_TASK_
Copy out all the lines in the records that include the word "volunteers".

_EXTRACTED ENTRIES_
※ ※ ※

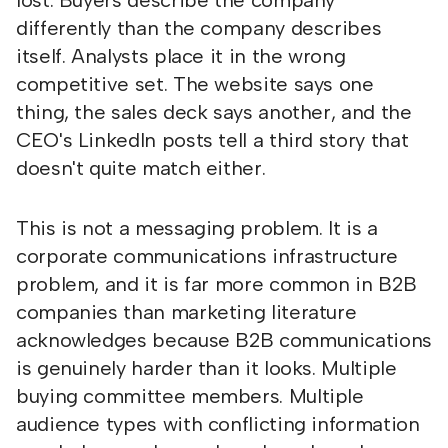
lost. Buyers describe the company
differently than the company describes
itself. Analysts place it in the wrong
competitive set. The website says one
thing, the sales deck says another, and the
CEO's LinkedIn posts tell a third story that
doesn't quite match either.
This is not a messaging problem. It is a
corporate communications infrastructure
problem, and it is far more common in B2B
companies than marketing literature
acknowledges because B2B communications
is genuinely harder than it looks. Multiple
buying committee members. Multiple
audience types with conflicting information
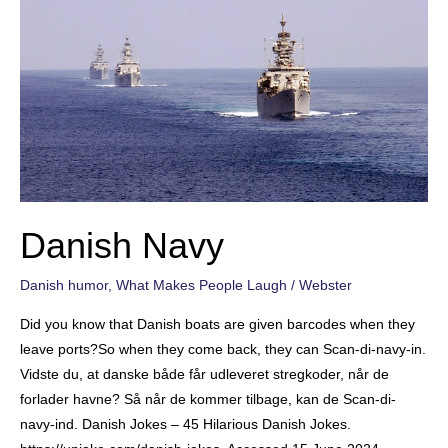
Danish Navy
Danish humor
,
What Makes People Laugh
/
Webster
Did you know that Danish boats are given barcodes when they
leave ports?So when they come back, they can Scan-di-navy-in.
Vidste du, at danske både får udleveret stregkoder, når de
forlader havne? Så når de kommer tilbage, kan de Scan-di-
navy-ind. Danish Jokes – 45 Hilarious Danish Jokes.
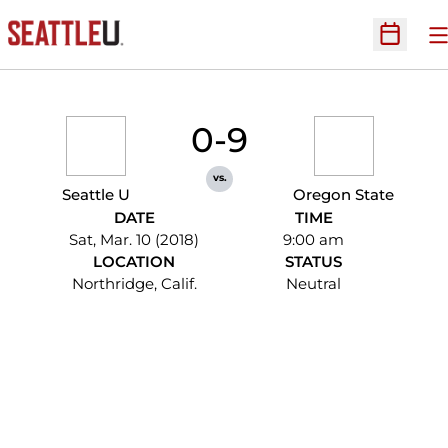
O
Open Sc
0-9
vs.
Seattle U
Oregon State
DATE
TIME
Sat, Mar. 10 (2018)
9:00 am
LOCATION
STATUS
Northridge, Calif.
Neutral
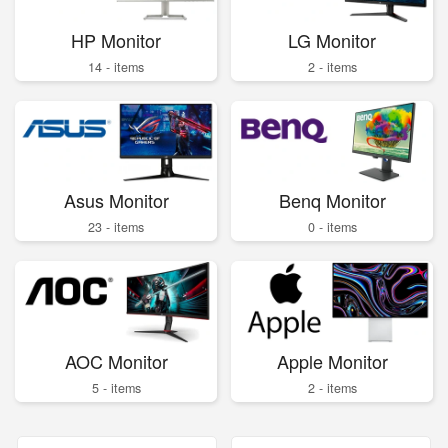
HP Monitor
LG Monitor
14 - items
2 - items
Asus Monitor
Benq Monitor
23 - items
0 - items
AOC Monitor
Apple Monitor
5 - items
2 - items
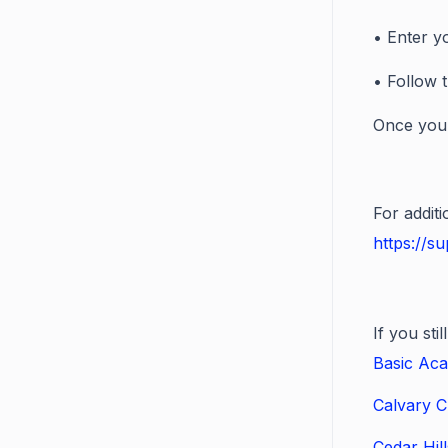
• Enter y
• Follow 
Once you'
For addit
https://s
If you st
Basic Aca
Calvary C
Cedar Hil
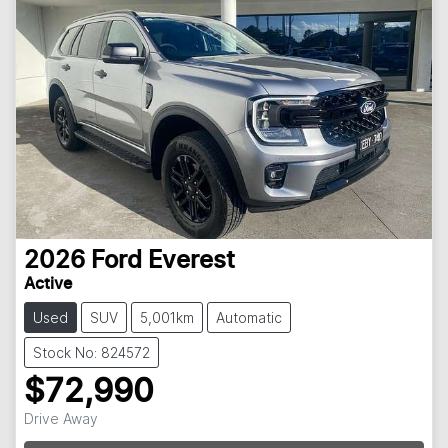
2026
Ford
Everest
Active
Used
SUV
5,001km
Automatic
Stock No: 824572
$72,990
Drive Away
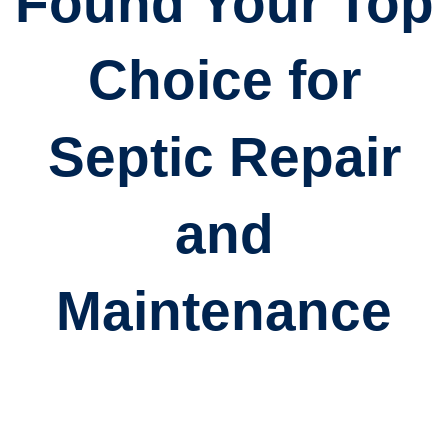
Found Your Top
Choice for
Septic Repair
and
Maintenance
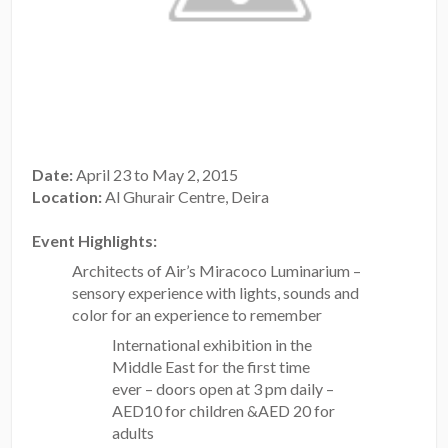
Date:
April 23 to May 2, 2015
Location:
Al Ghurair Centre, Deira
Event Highlights:
Architects of Air’s Miracoco Luminarium –
sensory experience with lights, sounds and
color for an experience to remember
International exhibition in the
Middle East for the first time
ever – doors open at 3 pm daily –
AED10 for children &AED 20 for
adults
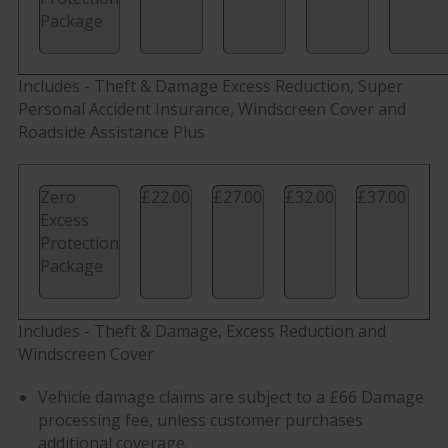
Package
Includes - Theft & Damage Excess Reduction, Super
Personal Accident Insurance, Windscreen Cover and
Roadside Assistance Plus
Zero
£22.00
£27.00
£32.00
£37.00
Excess
Protection
Package
Includes - Theft & Damage, Excess Reduction and
Windscreen Cover
Vehicle damage claims are subject to a £66 Damage
processing fee, unless customer purchases
additional coverage.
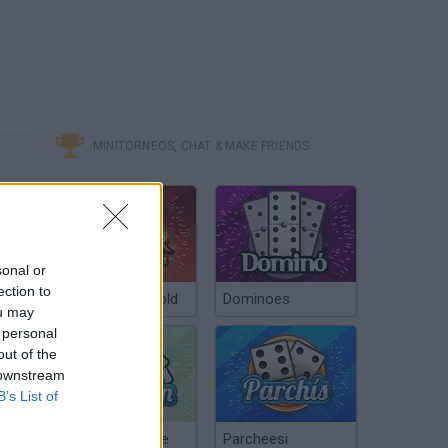
MINITORNEOS, CHAT & MAKE FRIENDS
sonal or
ection to
Poker Texas Hold
Dominoes
ou may
 personal
out of the
 downstream
B’s List of
Chinchón Online
Parcheesi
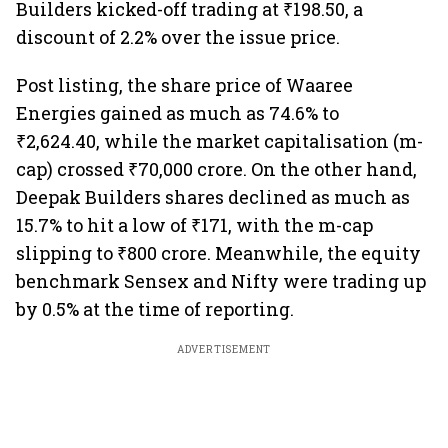
Builders kicked-off trading at ₹198.50, a
discount of 2.2% over the issue price.
Post listing, the share price of Waaree
Energies gained as much as 74.6% to
₹2,624.40, while the market capitalisation (m-
cap) crossed ₹70,000 crore. On the other hand,
Deepak Builders shares declined as much as
15.7% to hit a low of ₹171, with the m-cap
slipping to ₹800 crore. Meanwhile, the equity
benchmark Sensex and Nifty were trading up
by 0.5% at the time of reporting.
ADVERTISEMENT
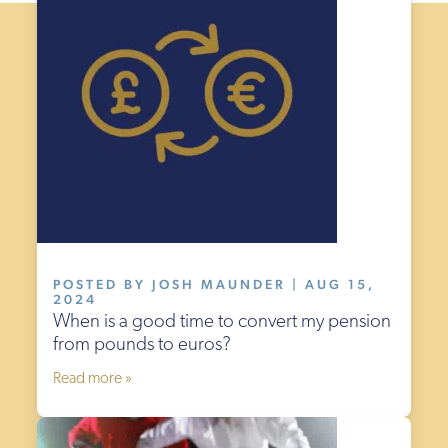
POSTED BY JOSH MAUNDER | AUG 15,
2024
When is a good time to convert my pension
from pounds to euros?
Read more »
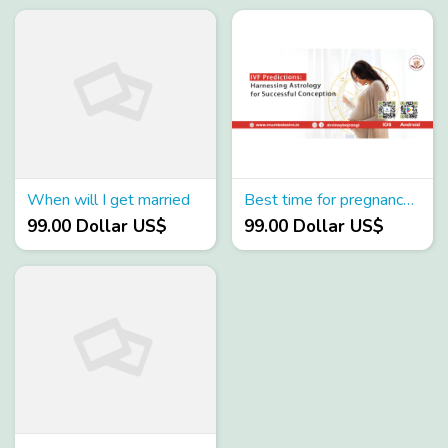
When will I get married
Best time for pregnancy as per birth chart
99.00 Dollar US$
99.00 Dollar US$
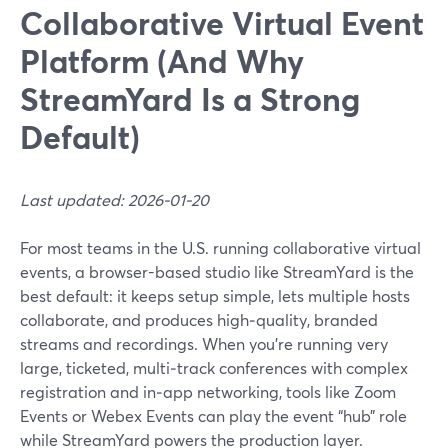
Collaborative Virtual Event
Platform (And Why
StreamYard Is a Strong
Default)
Last updated: 2026-01-20
For most teams in the U.S. running collaborative virtual
events, a browser-based studio like StreamYard is the
best default: it keeps setup simple, lets multiple hosts
collaborate, and produces high‑quality, branded
streams and recordings. When you’re running very
large, ticketed, multi‑track conferences with complex
registration and in‑app networking, tools like Zoom
Events or Webex Events can play the event “hub” role
while StreamYard powers the production layer.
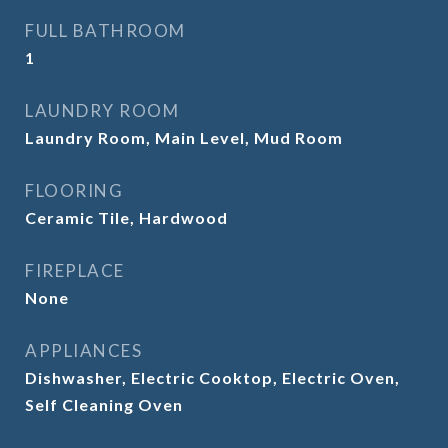
FULL BATHROOM
1
LAUNDRY ROOM
Laundry Room, Main Level, Mud Room
FLOORING
Ceramic Tile, Hardwood
FIREPLACE
None
APPLIANCES
Dishwasher, Electric Cooktop, Electric Oven,
Self Cleaning Oven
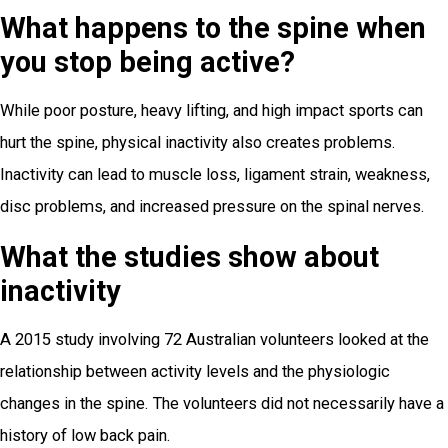
What happens to the spine when
you stop being active?
While poor posture, heavy lifting, and high impact sports can
hurt the spine, physical inactivity also creates problems.
Inactivity can lead to muscle loss, ligament strain, weakness,
disc problems, and increased pressure on the spinal nerves.
What the studies show about
inactivity
A 2015 study involving 72 Australian volunteers looked at the
relationship between activity levels and the physiologic
changes in the spine. The volunteers did not necessarily have a
history of low back pain.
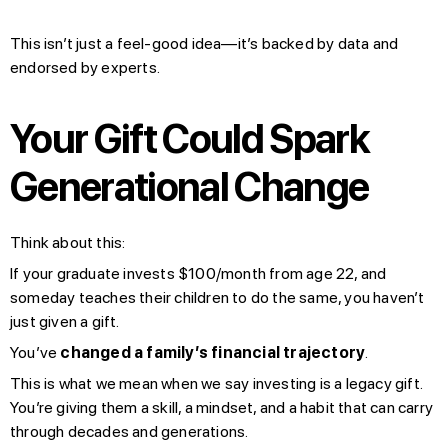
This isn’t just a feel-good idea—it’s backed by data and
endorsed by experts.
Your Gift Could Spark
Generational Change
Think about this:
If your graduate invests $100/month from age 22, and
someday teaches their children to do the same, you haven’t
just given a gift.
You’ve
changed a family’s financial trajectory
.
This is what we mean when we say investing is a legacy gift.
You’re giving them a skill, a mindset, and a habit that can carry
through decades and generations.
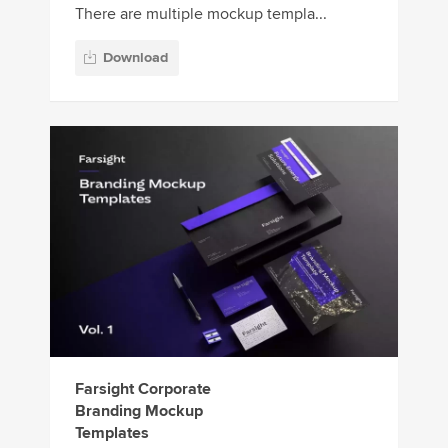
There are multiple mockup templa...
Download
Farsight Corporate
Branding Mockup
Templates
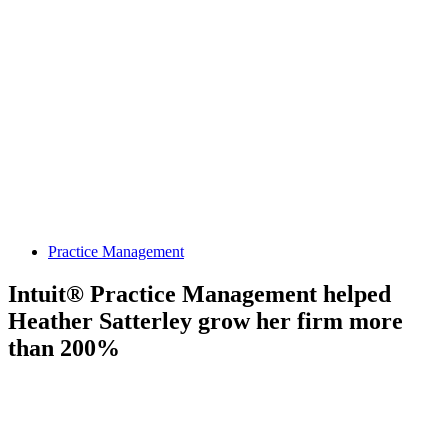
Practice Management
Intuit® Practice Management helped
Heather Satterley grow her firm more
than 200%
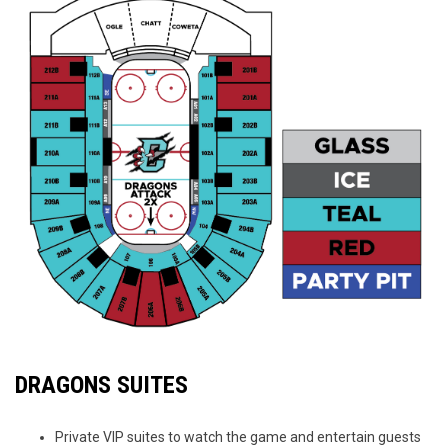
DRAGONS SUITES
Private VIP suites to watch the game and entertain guests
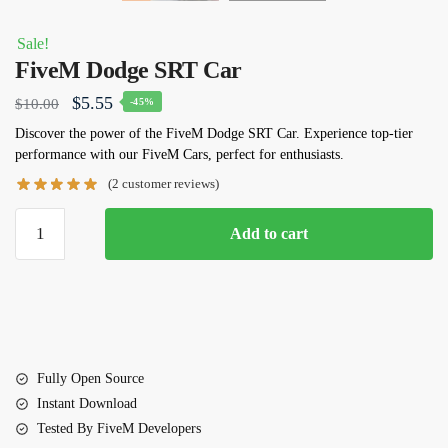
Sale!
FiveM Dodge SRT Car
Original
Current
$
5.55
$
10.00
-45%
price
price
Discover the power of the FiveM Dodge SRT Car. Experience top-tier
performance with our FiveM Cars, perfect for enthusiasts.
was:
is:
(
2
customer reviews)
$10.00.
$5.55.
FiveM
Add to cart
Dodge
SRT
Car
quantity
Fully Open Source
Instant Download
Tested By FiveM Developers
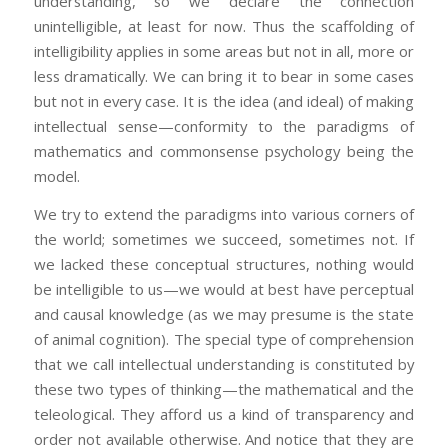
understanding, so we declare the connection
unintelligible, at least for now. Thus the scaffolding of
intelligibility applies in some areas but not in all, more or
less dramatically. We can bring it to bear in some cases
but not in every case. It is the idea (and ideal) of making
intellectual sense—conformity to the paradigms of
mathematics and commonsense psychology being the
model.
We try to extend the paradigms into various corners of
the world; sometimes we succeed, sometimes not. If
we lacked these conceptual structures, nothing would
be intelligible to us—we would at best have perceptual
and causal knowledge (as we may presume is the state
of animal cognition). The special type of comprehension
that we call intellectual understanding is constituted by
these two types of thinking—the mathematical and the
teleological. They afford us a kind of transparency and
order not available otherwise. And notice that they are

※ ※ ※

_ANSWER FOR THIS EXERCISE_
A 2015 study involving 72 Australian volunteers looked at the
changes in the spine. The volunteers did not necessarily have a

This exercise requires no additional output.